═════ PROVIDED ENTRIES ═════

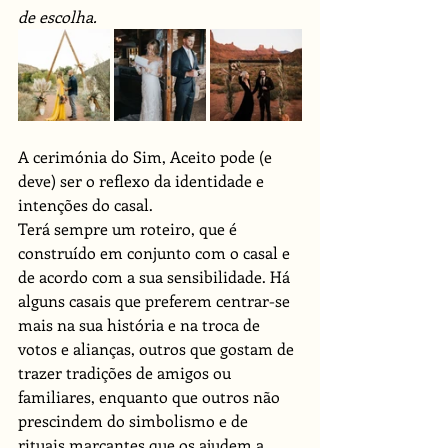
de escolha.
A cerimónia do Sim, Aceito pode (e 
deve) ser o reflexo da identidade e 
intenções do casal.
Terá sempre um roteiro, que é 
construído em conjunto com o casal e 
de acordo com a sua sensibilidade. Há 
alguns casais que preferem centrar-se 
mais na sua história e na troca de 
votos e alianças, outros que gostam de 
trazer tradições de amigos ou 
familiares, enquanto que outros não 
prescindem do simbolismo e de 
rituais marcantes que os ajudem a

═════

**WHAT THE TASK REQUIRES:** Give the data again word for word, without pictures.

**PROBLEM SOLUTION:**
de escolha.
A cerimónia do Sim, Aceito pode (e 
deve) ser o reflexo da identidade e 
intenções do casal.
Terá sempre um roteiro, que é 
construído em conjunto com o casal e 
de acordo com a sua sensibilidade. Há 
alguns casais que preferem centrar-se 
mais na sua história e na troca de 
votos e alianças, outros que gostam de 
trazer tradições de amigos ou 
familiares, enquanto que outros não 
prescindem do simbolismo e de 
rituais marcantes que os ajudem a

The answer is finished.